→ **How to complete this task**: Go line by line through the data and copy those with the word "Flash".

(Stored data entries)
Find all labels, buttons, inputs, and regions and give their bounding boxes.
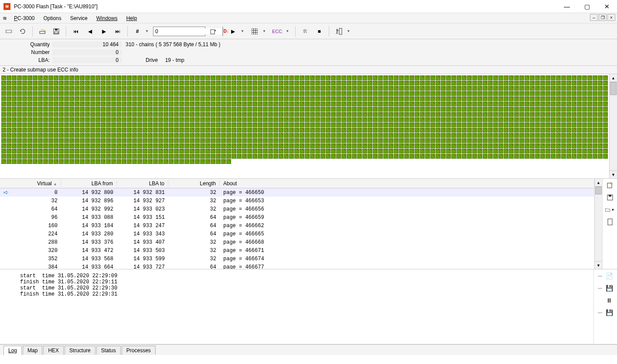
quantity-label: Quantity [0, 41, 52, 48]
scroll-thumb[interactable] [610, 82, 617, 95]
ecc-dropdown[interactable]: ▼ [286, 29, 292, 33]
svg-rect-8 [55, 32, 58, 34]
table-scrollbar[interactable]: ▲ ▼ [594, 179, 602, 269]
svg-line-18 [336, 32, 337, 34]
play-icon[interactable]: ▶ [227, 25, 239, 37]
log-new-icon[interactable]: 📄 [603, 271, 615, 281]
table-row[interactable]: ➪014 932 80014 932 83132page = 466650 [0, 188, 594, 197]
col-lba-from[interactable]: LBA from [61, 180, 117, 187]
table-row[interactable]: 3214 932 89614 932 92732page = 466653 [0, 197, 594, 205]
save-chip-icon[interactable] [50, 25, 62, 37]
block-map: ▲ ▼ [0, 74, 617, 179]
toolbar: ⏮ ◀ ▶ ⏭ # ▼ D↓ ▶ ▼ ▼ ECC ▼ 🛠 ■ ▼ [0, 24, 617, 39]
table-row[interactable]: 6414 932 99214 933 02332page = 466656 [0, 205, 594, 213]
current-row-icon: ➪ [3, 189, 9, 196]
chip-icon[interactable] [3, 25, 15, 37]
svg-rect-10 [252, 28, 258, 34]
quantity-extra: 310 - chains ( 5 357 568 Byte / 5,11 Mb … [126, 41, 220, 48]
table-scroll-down-icon[interactable]: ▼ [595, 261, 602, 269]
menubar: ≋ PC-3000 Options Service Windows Help –… [0, 13, 617, 24]
hash-icon[interactable]: # [131, 25, 143, 37]
block-map-grid[interactable] [0, 74, 609, 178]
hash-dropdown[interactable]: ▼ [145, 29, 151, 33]
lba-label: LBA: [0, 57, 52, 63]
open-chip-icon[interactable] [36, 25, 48, 37]
grid-dropdown[interactable]: ▼ [262, 29, 269, 33]
map-scrollbar[interactable]: ▲ ▼ [609, 74, 617, 178]
svg-rect-7 [55, 29, 58, 31]
tab-map[interactable]: Map [23, 346, 42, 355]
tab-status[interactable]: Status [96, 346, 121, 355]
table-body: ➪014 932 80014 932 83132page = 466650321… [0, 188, 594, 269]
tab-hex[interactable]: HEX [43, 346, 64, 355]
exit-dropdown[interactable]: ▼ [347, 29, 353, 33]
mdi-restore[interactable]: ❐ [599, 14, 607, 21]
tools-icon[interactable]: 🛠 [299, 25, 311, 37]
table-row[interactable]: 38414 933 66414 933 72764page = 466677 [0, 263, 594, 269]
mdi-minimize[interactable]: – [590, 14, 598, 21]
tab-processes[interactable]: Processes [122, 346, 156, 355]
scroll-up-icon[interactable]: ▲ [610, 74, 617, 82]
nav-first-icon[interactable]: ⏮ [70, 25, 82, 37]
side-save-icon[interactable] [605, 193, 615, 202]
quantity-value: 10 464 [52, 41, 122, 48]
table-scroll-thumb[interactable] [595, 187, 602, 194]
table-row[interactable]: 32014 933 47214 933 50332page = 466671 [0, 246, 594, 255]
export-icon[interactable] [207, 25, 219, 37]
stop-icon[interactable]: ■ [313, 25, 325, 37]
table-row[interactable]: 28814 933 37614 933 40732page = 466668 [0, 238, 594, 246]
nav-last-icon[interactable]: ⏭ [112, 25, 124, 37]
mdi-close[interactable]: × [607, 14, 615, 21]
col-about[interactable]: About [220, 180, 594, 187]
drive-label: Drive [146, 57, 158, 63]
side-doc-icon[interactable] [605, 217, 615, 227]
svg-rect-23 [609, 195, 611, 197]
minimize-button[interactable]: — [557, 0, 577, 13]
svg-rect-0 [6, 30, 11, 33]
log-save-icon[interactable]: 💾 [603, 283, 615, 293]
col-virtual[interactable]: Virtual ▲ [12, 180, 61, 187]
app-icon-small: ≋ [3, 15, 7, 21]
log-save2-icon[interactable]: 💾 [603, 308, 615, 317]
table-header: Virtual ▲ LBA from LBA to Length About [0, 179, 594, 188]
table-side-toolbar: ▼ [602, 179, 617, 269]
svg-line-19 [337, 32, 338, 34]
menu-service[interactable]: Service [67, 14, 91, 23]
close-button[interactable]: ✕ [597, 0, 617, 13]
side-open-icon[interactable]: ▼ [605, 205, 615, 214]
number-input[interactable]: D↓ [153, 27, 205, 36]
menu-options[interactable]: Options [40, 14, 65, 23]
menu-help[interactable]: Help [123, 14, 140, 23]
col-length[interactable]: Length [168, 180, 220, 187]
nav-prev-icon[interactable]: ◀ [84, 25, 96, 37]
ecc-label[interactable]: ECC [270, 29, 284, 34]
tab-log[interactable]: Log [3, 346, 22, 355]
col-lba-to[interactable]: LBA to [117, 180, 168, 187]
side-new-icon[interactable] [605, 180, 615, 190]
bottom-tabs: Log Map HEX Structure Status Processes [0, 344, 617, 355]
lba-value: 0 [52, 57, 122, 63]
app-icon: ≋ [3, 3, 10, 10]
menu-pc3000[interactable]: PC-3000 [10, 14, 38, 23]
table-section: Virtual ▲ LBA from LBA to Length About ➪… [0, 179, 617, 269]
exit-icon[interactable] [333, 25, 345, 37]
table-row[interactable]: 16014 933 18414 933 24764page = 466662 [0, 221, 594, 230]
grid-icon[interactable] [249, 25, 261, 37]
map-header: 2 - Create submap use ECC info [0, 66, 617, 74]
svg-rect-15 [339, 28, 342, 34]
tab-structure[interactable]: Structure [65, 346, 95, 355]
log-body: start time 31.05.2020 22:29:09 finish ti… [0, 269, 593, 344]
play-dropdown[interactable]: ▼ [241, 29, 247, 33]
nav-next-icon[interactable]: ▶ [98, 25, 110, 37]
menu-windows[interactable]: Windows [93, 14, 121, 23]
titlebar: ≋ PC-3000 Flash [Task - "E:\AU8910"] — ▢… [0, 0, 617, 13]
refresh-icon[interactable] [17, 25, 29, 37]
table-scroll-up-icon[interactable]: ▲ [595, 179, 602, 187]
log-pause-icon[interactable]: ⏸ [603, 296, 615, 305]
table-row[interactable]: 9614 933 08814 933 15164page = 466659 [0, 213, 594, 221]
maximize-button[interactable]: ▢ [577, 0, 597, 13]
scroll-down-icon[interactable]: ▼ [610, 170, 617, 178]
window-title: PC-3000 Flash [Task - "E:\AU8910"] [14, 3, 557, 10]
table-row[interactable]: 22414 933 28014 933 34364page = 466665 [0, 230, 594, 238]
table-row[interactable]: 35214 933 56814 933 59932page = 466674 [0, 255, 594, 263]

→ **Written response**:
titlebar: ≋ PC-3000 Flash [Task - "E:\AU8910"] — ▢… [0, 0, 617, 13]
window-title: PC-3000 Flash [Task - "E:\AU8910"] [14, 3, 557, 10]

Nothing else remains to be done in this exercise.